Mean timeseries length: 874.8405599603568
Max timeseries length: 2475
Min timeseries length: 138
Variance across all timeseries: 95035.90309720873


Variance is high!

In [None]:
import matplotlib.pyplot as plt
import numpy as np
from scipy.stats import pearsonr

corr, _ = pearsonr(lengths_arr, targets_length_arr)

plt.scatter(lengths_arr, targets_length_arr)
plt.title(f"Scatter plot showing correlation between timeseries length and target length with correlation = {corr:.2f}")
plt.xlabel("Timeseries Length")
plt.ylabel("Target Length")
plt.grid(True)
plt.show()

This shows that there is a fairly strong correlation between timeseries length and target sentence length, with the Pearson's Correlation Coefficient of 0.71. But you may be wondering, what are those outliers? What are the long sentences? And which sentences relate to the longest timeseries? Let's take a look at that.

In [None]:
print("Sentences with Length Greater than 80 Characters: \n")
count = 0

for i in lengths_vs_target:
    if len(i[1]) > 80:
        print("Sentence " + str(count) + ": " + i[1])
        count += 1

Interestingly, the sentences above are all testing sentences it seems, potentially before the participant was ready. Should we throw these out? I feel like there's a chance they will throw off the data.

One thing I am intrigued by is whether the longest timeseries length sentences relate to more complex sentences. Let's look at the longest timeseries.

In [None]:
print("Sentences with Timeseries Length greater than 2000")

count = 0
for i in lengths_vs_target:
    if int(i[0]) > 2000:
        print("Sentence " + str(count) + ": " + i[1] + " Timeseries length: " + str(i[0]))
        count += 1

Interestingly, some of these sentences seem to relate to complex ideas: "This is not a suitable method to measure and rank the value of coins." and "The Dallas Cowboys are going to have a problem if their quarterback gets hurt." while some seem to relate to very simple things "I like how they tell it." and "If they work at it a little bit." Note to check in on how the study was conducted, how did they decide how long to pull in timeseries data?

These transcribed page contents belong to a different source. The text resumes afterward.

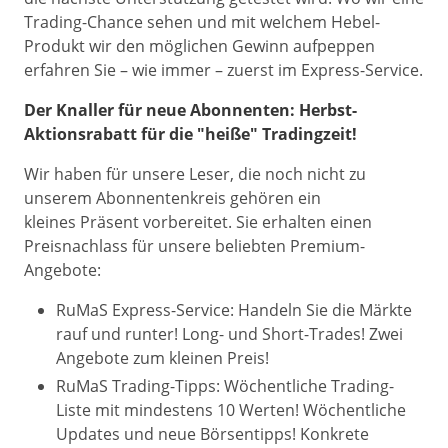
Trading-Chance sehen und mit welchem Hebel-
Produkt wir den möglichen Gewinn aufpeppen
erfahren Sie – wie immer – zuerst im Express-Service.
Der Knaller für neue Abonnenten: Herbst-
Aktionsrabatt für die "heiße" Tradingzeit!
Wir haben für unsere Leser, die noch nicht zu
unserem Abonnentenkreis gehören ein
kleines Präsent vorbereitet. Sie erhalten einen
Preisnachlass für unsere beliebten Premium-
Angebote:
RuMaS Express-Service: Handeln Sie die Märkte
rauf und runter! Long- und Short-Trades! Zwei
Angebote zum kleinen Preis!
RuMaS Trading-Tipps: Wöchentliche Trading-
Liste mit mindestens 10 Werten! Wöchentliche
Updates und neue Börsentipps! Konkrete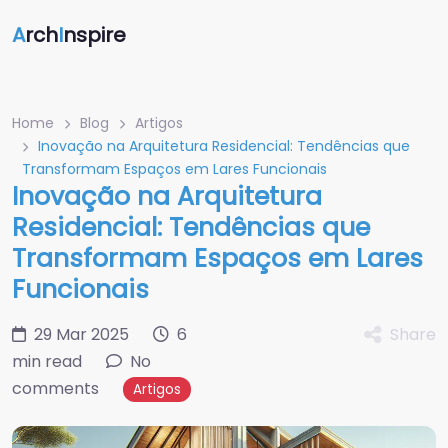
A
rch
I
nspire
Home
Blog
Artigos
Inovação na Arquitetura Residencial: Tendências que
Transformam Espaços em Lares Funcionais
Inovação na Arquitetura
Residencial: Tendências que
Transformam Espaços em Lares
Funcionais
29 Mar 2025
6
Share
min read
No
comments
Artigos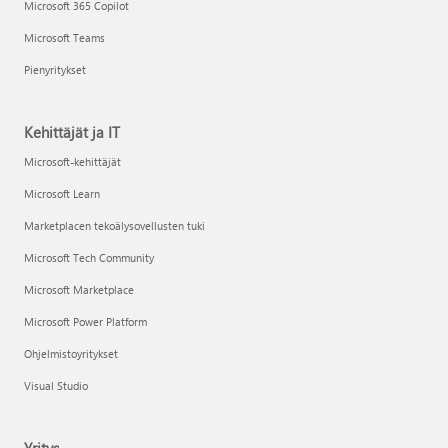
Microsoft 365 Copilot
Microsoft Teams
Pienyritykset
Kehittäjät ja IT
Microsoft-kehittäjät
Microsoft Learn
Marketplacen tekoälysovellusten tuki
Microsoft Tech Community
Microsoft Marketplace
Microsoft Power Platform
Ohjelmistoyritykset
Visual Studio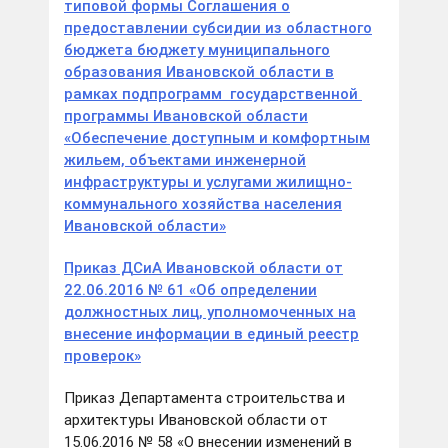
типовой формы Соглашения о
предоставлении субсидии из областного
бюджета бюджету муниципального
образования Ивановской области в
рамках подпрограмм государственной
программы Ивановской области
«Обеспечение доступным и комфортным
жильем, объектами инженерной
инфраструктуры и услугами жилищно-
коммунального хозяйства населения
Ивановской области»
Приказ ДСиА Ивановской области от
22.06.2016 № 61 «Об определении
должностных лиц, уполномоченных на
внесение информации в единый реестр
проверок»
Приказ Департамента строительства и
архитектуры Ивановской области от
15.06.2016 № 58 «О внесении изменений в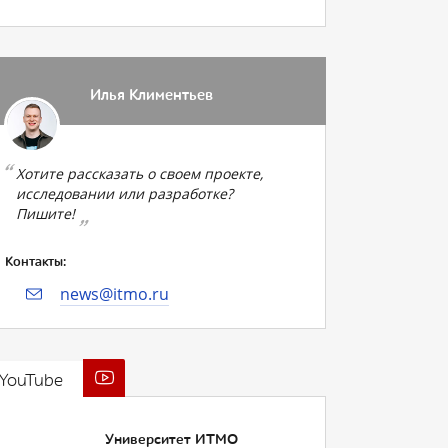
Илья Климентьев
Хотите рассказать о своем проекте,
исследовании или разработке?
Пишите!
Контакты:
news@itmo.ru
YouTube
Университет ИТМО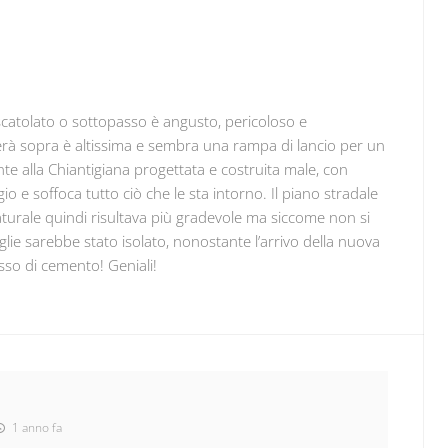
catolato o sottopasso è angusto, pericoloso e
serà sopra è altissima e sembra una rampa di lancio per un
nte alla Chiantigiana progettata e costruita male, con
o e soffoca tutto ciò che le sta intorno. Il piano stradale
aturale quindi risultava più gradevole ma siccome non si
lie sarebbe stato isolato, nonostante l’arrivo della nuova
so di cemento! Geniali!
1 anno fa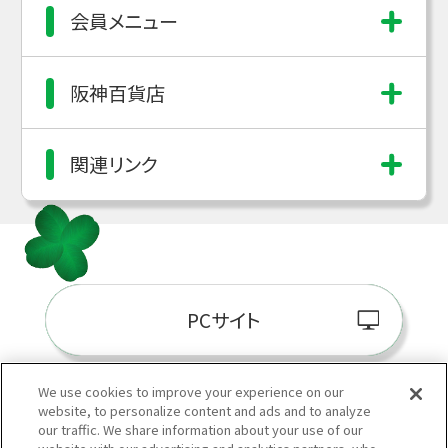
会員メニュー
阪神百貨店
関連リンク
PCサイト
We use cookies to improve your experience on our
website, to personalize content and ads and to analyze
阪神百貨店E-STORE
our traffic. We share information about your use of our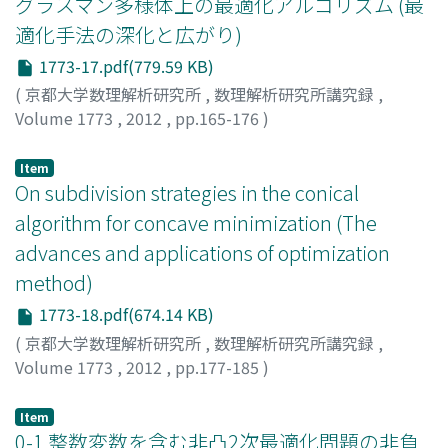
グラスマン多様体上の最適化アルゴリズム (最
適化手法の深化と広がり)
1773-17.pdf(779.59 KB)
(
京都大学数理解析研究所
,
数理解析研究所講究録
,
Volume 1773
,
2012
,
pp.165-176
)
佐藤, 寛之
;
岩井, 敏洋
;
Sato, Hiroyuki
;
Iwai, Toshihiro
;
サ
トウ, ヒロユキ
;
イワイ, トシヒロ
Item
On subdivision strategies in the conical
algorithm for concave minimization (The
advances and applications of optimization
method)
1773-18.pdf(674.14 KB)
(
京都大学数理解析研究所
,
数理解析研究所講究録
,
Volume 1773
,
2012
,
pp.177-185
)
Ishihama, Tomohiro
;
Kuno, Takahito
;
石濱, 友裕
;
久野, 誉
人
;
イシハマ, トモヒロ
;
クノ, タカヒト
Item
0-1 整数変数を含む非凸2次最適化問題の非負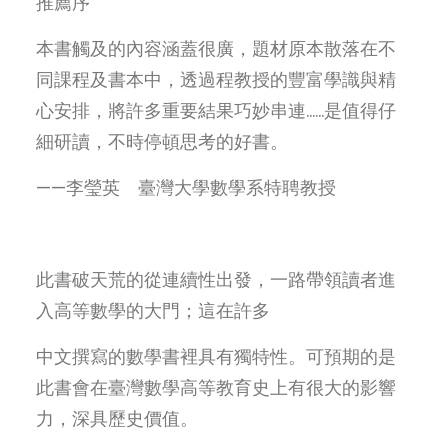
推薦序
本書觸及的內容涵蓋很廣，題材原本散落在不
同課程及書本中，透過程教授的豐富學識與精
心安排，將許多重要結果巧妙串連……是值得仔
細研讀，不時停頓思考的好書。
——李瑩英 臺灣大學數學系特聘教授
此書破天荒的從連續性出發，一路帶領讀者進
入高等數學的大門；這在許多
中文撰寫的數學書裡具有獨特性。可預期的是
此書會在臺灣數學高等教育史上有很大的影響
力，深具歷史價值。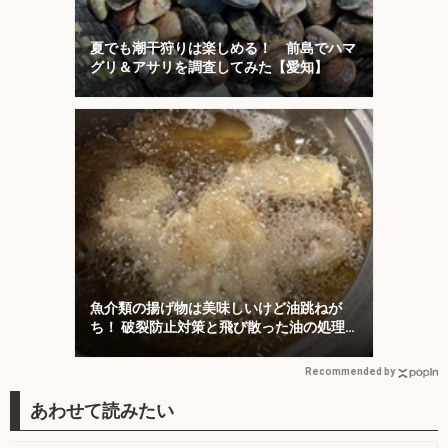
夏でも潮干狩りは楽しめる！ 前島でハマ
グリ＆アサリを調査してみた【愛知】
魚介類の揚げ物は美味しいけど油跳ねが
ち！ 破裂防止対策と飛び散った油の処理
について解説！
Recommended by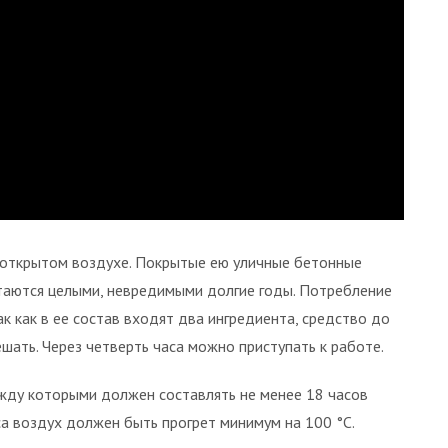
а открытом воздухе. Покрытые ею уличные бетонные
таются целыми, невредимыми долгие годы. Потребление
к как в ее состав входят два ингредиента, средство до
ать. Через четверть часа можно приступать к работе.
жду которыми должен составлять не менее 18 часов
сса воздух должен быть прогрет минимум на 100 °С.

The brain likely doesn't just go blank once the thought is complete, so was it up to the study director to decide when to stop recording?

In [None]:
print("Sentences with Timeseries Length less than 300: \n")

count = 0
for i in lengths_vs_target:
    if int(i[0]) < 300:
        print("Sentence " + str(count) + ": " + i[1] + " Timeseries length: " + i[0])
        count += 1

What is the meaning of those [DO NOTHING] and [RIGHT HAND - CLOSE]? And what is up with "What's his whim to decide it should be two months?" That seems to be a strangely long sentence for the timeseries length, as well as being a strange phrasing. It doesn't seem like incredibly natural speech to me, might need to throw that piece of data out too.

Might need to tweak the model so that it relies more on the single words than the context, because the sentence correlations are not strong.